The data are in votes.txt on the class web site. The data file includes more variables than you need. PctPro is the percent of Pro-environment votes. Note: Your conclusions should be based only graphical and descriptive analyses. Do not conduct any significance tests or calculate any confidence intervals.
This is an example of what the book calls a Data Problem. The problem provides a context and a motivation for a data analysis. You figure out what is appropriate, do it, then write a short summary.
Please organize your summary in four parts (a - d below). Each part is a separate question, just like the parts of other questions. Each can be a bulleted list of phrases or (if you must) a sentence or two.
a) 1 pt. Methods
b) 1 pt. Appropriate summary statistics
c) 1 pt. Appropriate graphics
d) 1 pt. Conclusions
The key word above is "appropriate". There may be more than one appropriate method. Choose what you (or you and your friends) feel is the most appropriate. We do not want a 'statistics dump' where you use and report on every possible method. We will deduct points for an excessive dump. We will not deduct points for doing something appropriate that isn't exactly what we would do.
4) 1 pt. I specifically told you not to do a statistical test in problem 3.
If you want to evaluate party differences in the percentage of pro-environment votes, why
is a statistical test not needed with these data?
One or two sentences is sufficient.
5) 2 pt. The computer reports that the sample average is 120.57312. This is calculated
from 16 observations.
a) 1 pt. If the standard deviation is 35.45, use Kelley's rule to appropriately report the average.

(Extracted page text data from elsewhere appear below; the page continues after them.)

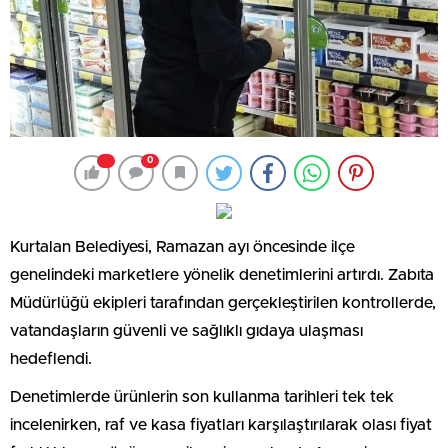
0
Kurtalan Belediyesi, Ramazan ayı öncesinde ilçe
genelindeki marketlere yönelik denetimlerini artırdı. Zabıta
Müdürlüğü ekipleri tarafından gerçekleştirilen kontrollerde,
vatandaşların güvenli ve sağlıklı gıdaya ulaşması
hedeflendi.
Denetimlerde ürünlerin son kullanma tarihleri tek tek
incelenirken, raf ve kasa fiyatları karşılaştırılarak olası fiyat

b) 1 pt. If the standard deviation is 0.984, use Kelley's rule to appropriately report the average.
Note: If you missed the lecture discussion of number of digits for reporting results, see the lecture summary or a classmate for notes. An internet search for Kelley's rule is mostly likely to find something on betting or psychometric scale construction. Neither relevant to the HW question.